WORK TO COMPLETE >>
The entries below are to be repeated exactly, with the pictures left out.

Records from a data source

★ ★ ★ ★

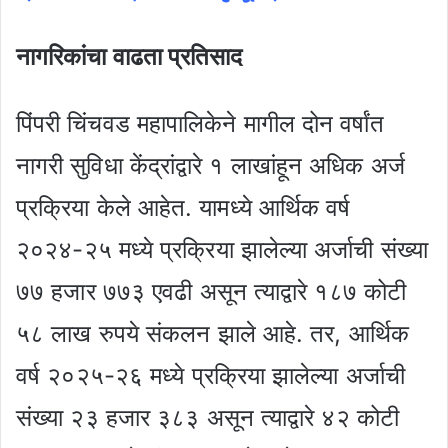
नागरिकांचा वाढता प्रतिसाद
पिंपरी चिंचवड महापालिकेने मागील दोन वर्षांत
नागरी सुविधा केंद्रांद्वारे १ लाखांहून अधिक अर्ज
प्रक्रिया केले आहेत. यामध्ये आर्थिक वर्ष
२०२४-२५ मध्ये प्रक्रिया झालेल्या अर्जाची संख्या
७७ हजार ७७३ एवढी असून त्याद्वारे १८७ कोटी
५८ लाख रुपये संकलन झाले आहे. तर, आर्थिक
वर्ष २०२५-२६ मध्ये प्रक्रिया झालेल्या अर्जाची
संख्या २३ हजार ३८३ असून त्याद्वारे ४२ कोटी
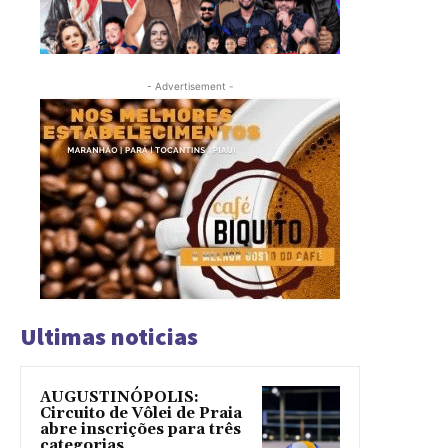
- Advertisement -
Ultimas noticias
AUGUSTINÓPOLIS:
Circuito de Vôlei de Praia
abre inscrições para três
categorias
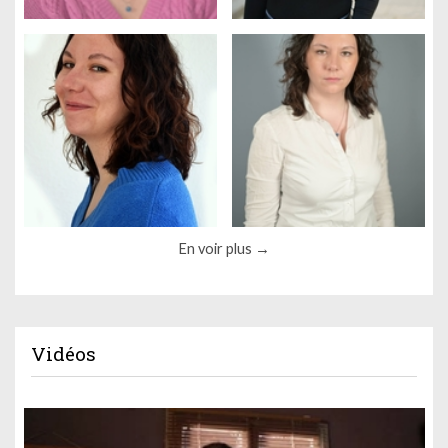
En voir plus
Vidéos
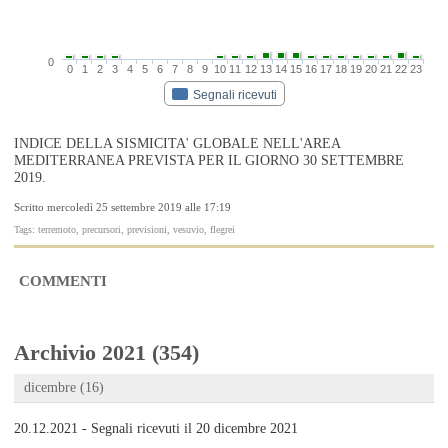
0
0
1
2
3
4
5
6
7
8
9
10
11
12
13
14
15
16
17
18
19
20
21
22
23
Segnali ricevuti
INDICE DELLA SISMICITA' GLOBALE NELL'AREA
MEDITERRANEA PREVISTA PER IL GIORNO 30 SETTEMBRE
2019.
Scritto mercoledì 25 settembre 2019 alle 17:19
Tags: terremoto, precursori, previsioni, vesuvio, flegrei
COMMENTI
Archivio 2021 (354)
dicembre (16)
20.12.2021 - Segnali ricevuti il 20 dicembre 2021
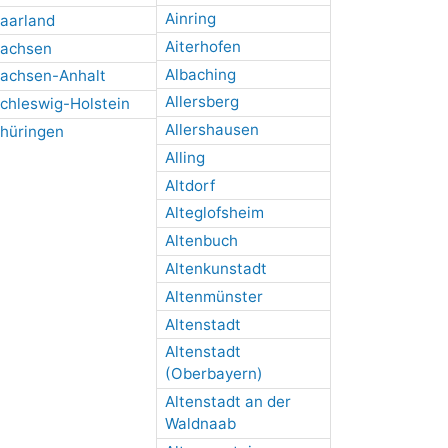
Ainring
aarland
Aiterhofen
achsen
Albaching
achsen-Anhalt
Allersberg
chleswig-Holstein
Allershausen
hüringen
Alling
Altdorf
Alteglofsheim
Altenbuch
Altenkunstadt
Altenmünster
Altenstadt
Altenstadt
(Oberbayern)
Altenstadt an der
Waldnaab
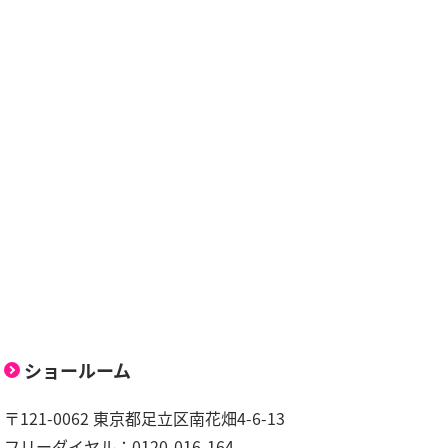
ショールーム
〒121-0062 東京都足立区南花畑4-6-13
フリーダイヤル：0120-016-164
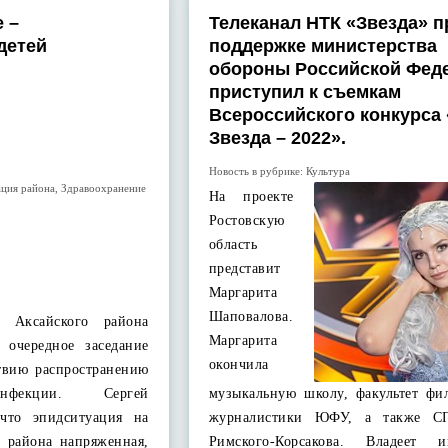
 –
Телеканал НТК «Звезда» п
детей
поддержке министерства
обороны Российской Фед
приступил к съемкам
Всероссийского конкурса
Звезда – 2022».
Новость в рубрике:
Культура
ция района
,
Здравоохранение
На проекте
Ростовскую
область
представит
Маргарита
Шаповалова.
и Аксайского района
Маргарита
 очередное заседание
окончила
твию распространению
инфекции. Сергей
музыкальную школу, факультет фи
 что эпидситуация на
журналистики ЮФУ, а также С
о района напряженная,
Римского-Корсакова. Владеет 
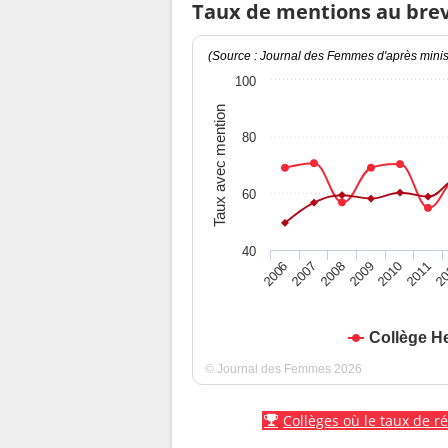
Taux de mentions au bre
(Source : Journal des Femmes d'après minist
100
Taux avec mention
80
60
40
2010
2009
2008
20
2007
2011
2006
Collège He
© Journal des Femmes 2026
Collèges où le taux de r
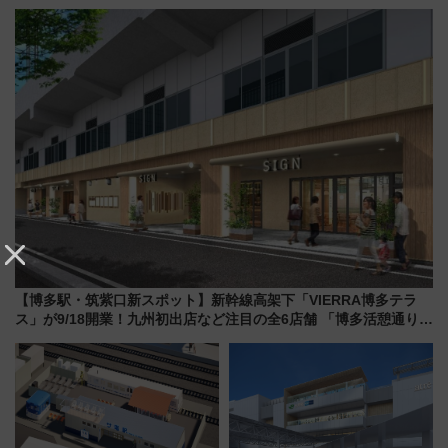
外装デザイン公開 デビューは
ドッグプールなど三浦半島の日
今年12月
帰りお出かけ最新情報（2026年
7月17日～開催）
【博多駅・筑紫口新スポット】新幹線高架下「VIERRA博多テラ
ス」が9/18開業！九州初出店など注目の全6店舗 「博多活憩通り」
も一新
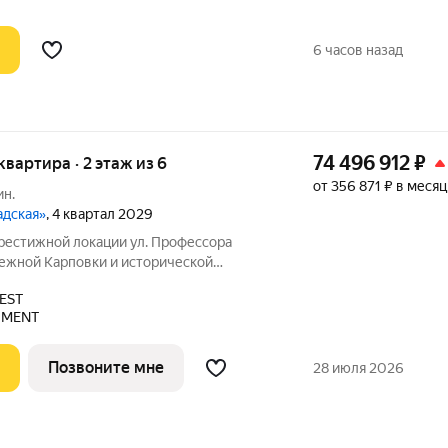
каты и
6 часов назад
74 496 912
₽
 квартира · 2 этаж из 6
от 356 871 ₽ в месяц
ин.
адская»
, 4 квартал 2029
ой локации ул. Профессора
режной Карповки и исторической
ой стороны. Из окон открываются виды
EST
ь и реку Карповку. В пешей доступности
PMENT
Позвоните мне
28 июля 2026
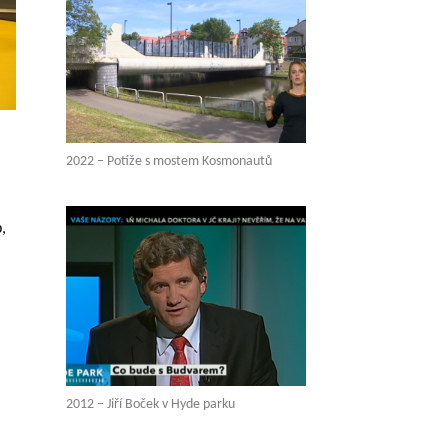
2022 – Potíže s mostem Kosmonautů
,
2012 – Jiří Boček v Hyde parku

★ ★ ★ ★

WRITTEN REPLY >>
नागरिकांचा वाढता प्रतिसाद
पिंपरी चिंचवड महापालिकेने मागील दोन वर्षांत
नागरी सुविधा केंद्रांद्वारे १ लाखांहून अधिक अर्ज
प्रक्रिया केले आहेत. यामध्ये आर्थिक वर्ष
२०२४-२५ मध्ये प्रक्रिया झालेल्या अर्जाची संख्या
७७ हजार ७७३ एवढी असून त्याद्वारे १८७ कोटी
५८ लाख रुपये संकलन झाले आहे. तर, आर्थिक
वर्ष २०२५-२६ मध्ये प्रक्रिया झालेल्या अर्जाची
संख्या २३ हजार ३८३ असून त्याद्वारे ४२ कोटी
- Advertisement -
Ultimas noticias
AUGUSTINÓPOLIS:
Circuito de Vôlei de Praia
abre inscrições para três
categorias
En voir plus
Vidéos
0
0
1
2
3
4
5
6
7
8
9
10
11
12
13
14
15
16
17
18
19
20
21
22
23
Segnali ricevuti
INDICE DELLA SISMICITA' GLOBALE NELL'AREA
MEDITERRANEA PREVISTA PER IL GIORNO 30 SETTEMBRE
2019.
Scritto mercoledì 25 settembre 2019 alle 17:19
Tags: terremoto, precursori, previsioni, vesuvio, flegrei
COMMENTI
Archivio 2021 (354)
dicembre (16)
20.12.2021 - Segnali ricevuti il 20 dicembre 2021
Ainring
aarland
Aiterhofen
achsen
Albaching
achsen-Anhalt
Allersberg
chleswig-Holstein
Allershausen
hüringen
Alling
Altdorf
Alteglofsheim
Altenbuch
Altenkunstadt
Altenmünster
Altenstadt
Altenstadt
(Oberbayern)
Altenstadt an der
Waldnaab
ショールーム
〒121-0062 東京都足立区南花畑4-6-13
フリーダイヤル：0120-016-164
 –
Телеканал НТК «Звезда» п
детей
поддержке министерства
обороны Российской Фед
приступил к съемкам
Всероссийского конкурса
Звезда – 2022».
Новость в рубрике:
Культура
ция района
,
Здравоохранение
На проекте
Ростовскую
область
представит
Маргарита
Шаповалова.
и Аксайского района
Маргарита
 очередное заседание
окончила
твию распространению
инфекции. Сергей
музыкальную школу, факультет фи
 что эпидситуация на
журналистики ЮФУ, а также С
о района напряженная,
Римского-Корсакова. Владеет 
Taux de mentions au bre
(Source : Journal des Femmes d'après minist
100
Taux avec mention
80
60
40
2010
2009
2008
20
2007
2011
2006
Collège He
© Journal des Femmes 2026
Collèges où le taux de r
外装デザイン公開 デビューは
ドッグプールなど三浦半島の日
今年12月
帰りお出かけ最新情報（2026年
7月17日～開催）
【博多駅・筑紫口新スポット】新幹線高架下「VIERRA博多テラ
ス」が9/18開業！九州初出店など注目の全6店舗 「博多活憩通り」
も一新
каты и
6 часов назад
74 496 912
₽
 квартира · 2 этаж из 6
от 356 871 ₽ в месяц
ин.
адская»
, 4 квартал 2029
ой локации ул. Профессора
режной Карповки и исторической
ой стороны. Из окон открываются виды
EST
ь и реку Карповку. В пешей доступности
PMENT
Позвоните мне
28 июля 2026
2022 – Potíže s mostem Kosmonautů
,
2012 – Jiří Boček v Hyde parku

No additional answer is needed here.